Stored data
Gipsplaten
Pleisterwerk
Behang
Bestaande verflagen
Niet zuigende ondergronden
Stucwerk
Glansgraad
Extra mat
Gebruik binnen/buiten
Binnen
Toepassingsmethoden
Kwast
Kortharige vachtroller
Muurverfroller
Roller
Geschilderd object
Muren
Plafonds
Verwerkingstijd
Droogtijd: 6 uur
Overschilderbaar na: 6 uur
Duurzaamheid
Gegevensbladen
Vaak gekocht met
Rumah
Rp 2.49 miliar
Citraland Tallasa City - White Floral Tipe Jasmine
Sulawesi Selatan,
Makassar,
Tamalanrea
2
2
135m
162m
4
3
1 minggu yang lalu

==

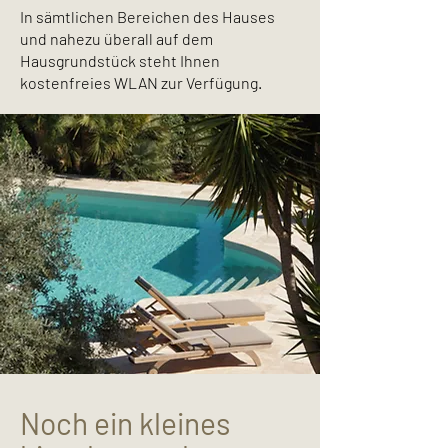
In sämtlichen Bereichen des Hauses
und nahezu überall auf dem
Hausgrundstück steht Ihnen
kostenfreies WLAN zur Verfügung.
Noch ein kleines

Exercise details
Find the line with "Muurverfroller" in the entries above. Retype it and each line after it, exactly, through the line with "1 minggu yang lalu", and stop there.

Expected answer
Muurverfroller
Roller
Geschilderd object
Muren
Plafonds
Verwerkingstijd
Droogtijd: 6 uur
Overschilderbaar na: 6 uur
Duurzaamheid
Gegevensbladen
Vaak gekocht met
Rumah
Rp 2.49 miliar
Citraland Tallasa City - White Floral Tipe Jasmine
Sulawesi Selatan,
Makassar,
Tamalanrea
2
2
135m
162m
4
3
1 minggu yang lalu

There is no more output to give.